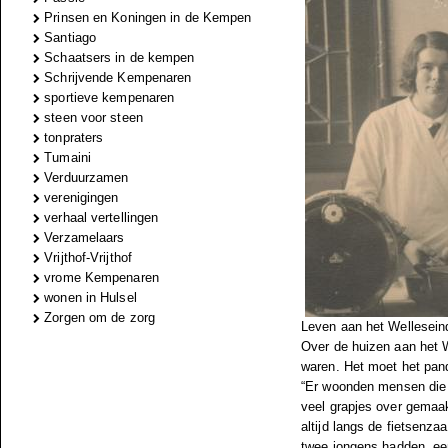
Prinsen en Koningen in de Kempen
Santiago
Schaatsers in de kempen
Schrijvende Kempenaren
sportieve kempenaren
steen voor steen
tonpraters
Tumaini
Verduurzamen
verenigingen
verhaal vertellingen
Verzamelaars
Vrijthof-Vrijthof
vrome Kempenaren
wonen in Hulsel
Zorgen om de zorg
Leven aan het Wellesein
Over de huizen aan het W
waren. Het moet het pand
“Er woonden mensen die 
veel grapjes over gemaa
altijd langs de fietsenz
twee jongens hadden, een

= = =

Task description: Reproduce the entire listing exactly, except for any pictures it contains.

Solution to this problem:
Prinsen en Koningen in de Kempen
Santiago
Schaatsers in de kempen
Schrijvende Kempenaren
sportieve kempenaren
steen voor steen
tonpraters
Tumaini
Verduurzamen
verenigingen
verhaal vertellingen
Verzamelaars
Vrijthof-Vrijthof
vrome Kempenaren
wonen in Hulsel
Zorgen om de zorg
Leven aan het Wellesein
Over de huizen aan het W
waren. Het moet het pand
“Er woonden mensen die 
veel grapjes over gemaa
altijd langs de fietsenz
twee jongens hadden, een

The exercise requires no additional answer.